Bone fragility after spinal cord injury: reductions in stiffness and bone mineral at the distal femur and proximal tibia as a function of time.
机构信息
Human Performance Laboratory, Faculty of Kinesiology, University of Calgary, Calgary, AB, T2N 1N4, USA.
McCaig Institute for Bone and Joint Health, Cumming School of Medicine, University of Calgary, Calgary, AB, T2N 1N4, USA.
出版信息
Osteoporos Int. 2018 Dec;29(12):2703-2715. doi: 10.1007/s00198-018-4733-0. Epub 2018 Oct 17.
UNLABELLED
Computed tomography and finite element modeling were used to assess bone structure at the knee as a function of time after spinal cord injury.
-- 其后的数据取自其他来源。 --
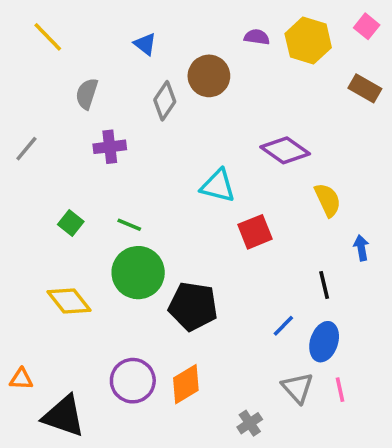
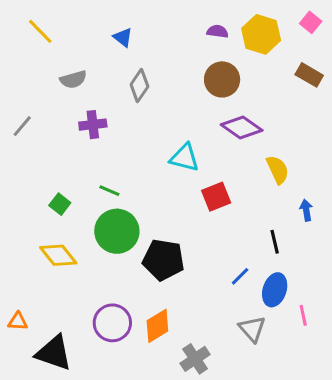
brown circle: (209, 76) -> (222, 79), moved
gray semicircle: (87, 94) -> (73, 79), turned -124
green square: (71, 223) -> (60, 204), moved
pink line: (340, 390) -> (303, 315), moved
gray cross: (250, 423) -> (195, 359), moved, size x1.4

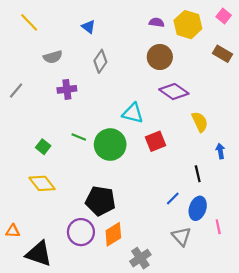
green circle: (117, 231) -> (110, 145), moved
black pentagon: (163, 260) -> (100, 201), moved

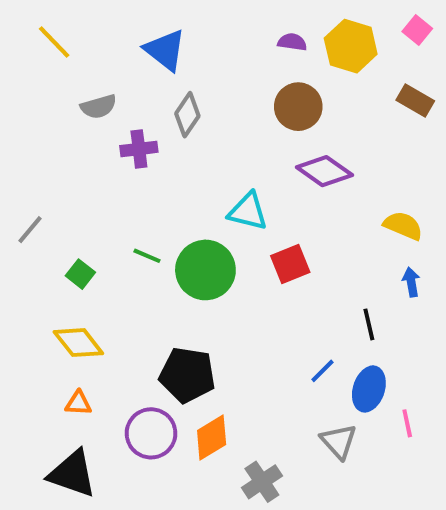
blue triangle: (88, 27) -> (165, 50), size x1.6
purple cross: (67, 89) -> (139, 149), moved
gray line: (16, 90) -> (30, 230), moved
yellow semicircle: (200, 122) -> (403, 226), moved, turned -42
orange triangle: (13, 231) -> (78, 403), moved

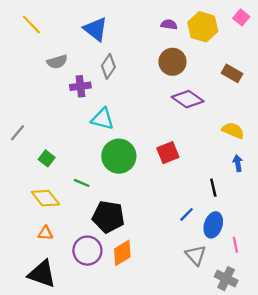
brown rectangle: (415, 101) -> (232, 73), moved
cyan triangle: (248, 211) -> (103, 119), moved
green line: (147, 256) -> (82, 183), moved
gray cross: (262, 482) -> (226, 279), moved, turned -30

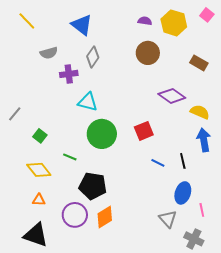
purple diamond: (188, 99) -> (172, 96), moved
blue arrow: (238, 163) -> (204, 140), size x1.6
blue line: (186, 214) -> (158, 163), moved, turned 72

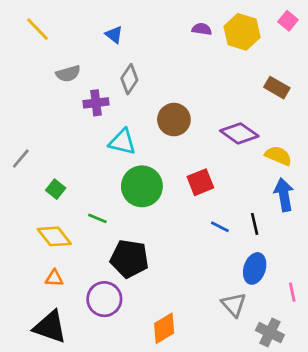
blue triangle: (82, 25) -> (114, 35), size x0.6
brown circle: (148, 53) -> (174, 120), moved
pink line: (202, 210) -> (292, 292), moved
orange diamond: (105, 217) -> (164, 328), moved

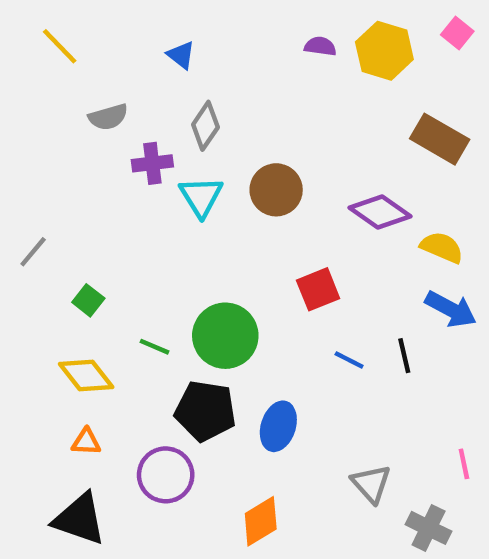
brown rectangle: (277, 88) -> (440, 139), size x1.4
cyan triangle: (122, 142) -> (201, 196), moved, turned 44
green circle: (142, 186) -> (225, 336), moved
blue arrow: (284, 195) -> (451, 309), turned 128
blue ellipse: (255, 268) -> (278, 426), moved

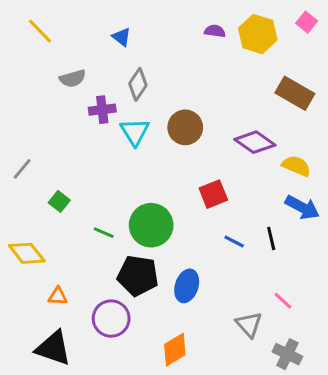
yellow diamond: (86, 375) -> (27, 253), moved
pink line: (464, 464) -> (283, 301), moved, turned -36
Analyzed regions experienced degradation in stiffness, mineral density, and content. Changes were well described as an exponential decay over time, reaching a steady state 3.5 years after injury.
INTRODUCTION
Spinal cord injury (SCI) is associated with bone fragility and an increased risk of fracture around the knee. The purpose of this study was to investigate bone stiffness and mineral content at the distal femur and proximal tibia, using finite element (FE) and computed tomography (CT) measures. A cross-sectional design was used to compare differences between non-ambulatory individuals with SCI as a function of time after injury (0-50 years).
METHODS
CT scans of the knee were obtained from 101 individuals who experienced an SCI 30 days to 50 years prior to participation. Subject-specific FE models were used to estimate stiffness under axial compression and torsional loading, and CT data was analyzed to assess volumetric bone mineral density (vBMD) and bone mineral content (BMC) for integral, cortical, and trabecular compartments of the epiphyseal, metaphyseal, and diaphyseal regions of the distal femur and proximal tibia.
RESULTS
Bone degradation was well described as an exponential decay over time (R = 0.33-0.83), reaching steady-state levels within 3.6 years of SCI. Individuals at a steady state had 40 to 85% lower FE-derived bone stiffness and robust decreases in CT mineral measures, compared to individuals who were recently injured (t ≤ 47 days). Temporal and spatial patterns of bone loss were similar between the distal femur and proximal tibia.
CONCLUSIONS
After SCI, individuals experienced rapid and profound reductions in bone stiffness and bone mineral at the knee. FE models predicted similar reductions to axial and torsional stiffness, suggesting that both failure modes may be clinically relevant. Importantly, CT-derived measures of bone mineral alone underpredicted the impacts of SCI, compared to FE-derived measures of stiffness.
TRIAL REGISTRATION
ClinicalTrials.gov (NCT01225055, NCT02325414).
目的
使用计算机断层扫描和有限元建模来评估脊髓损伤后膝关节的骨结构随时间的变化。分析区域的刚度、矿物质密度和含量均出现下降。这些变化可以很好地描述为随时间的指数衰减,在损伤后 3.5 年达到稳定状态。
简介
脊髓损伤(SCI)与膝关节周围的骨脆弱和骨折风险增加有关。本研究的目的是使用有限元(FE)和计算机断层扫描(CT)测量来研究股骨远端和胫骨近端的骨刚度和矿物质含量。采用横截面设计比较了非卧床 SCI 患者随损伤后时间(0-50 年)的差异。
方法
从 101 名 SCI 患者中获得膝关节 CT 扫描,这些患者在参与研究前 30 天至 50 年内发生了 SCI。使用个体特定的 FE 模型来估计轴向压缩和扭转加载下的刚度,并对 CT 数据进行分析,以评估股骨远端和胫骨近端骨骺、骨干和干骺端区域的整体、皮质和小梁容积骨矿物质密度(vBMD)和骨矿物质含量(BMC)。
结果
骨降解可以很好地描述为随时间的指数衰减(R=0.33-0.83),在 SCI 后 3.6 年内达到稳定水平。与近期受伤的患者(t≤47 天)相比,处于稳定状态的患者的 FE 衍生骨刚度降低 40%至 85%,CT 矿物质测量值也大幅下降。股骨远端和胫骨近端的骨丢失的时空模式相似。
结论
SCI 后,膝关节的骨刚度和骨矿物质迅速而显著地降低。FE 模型预测轴向和扭转刚度相似的降低,表明这两种失效模式可能具有临床相关性。重要的是,与 FE 衍生的刚度测量值相比,CT 衍生的骨矿物质测量值单独预测 SCI 的影响不足。
试验注册
ClinicalTrials.gov(NCT01225055,NCT02325414)。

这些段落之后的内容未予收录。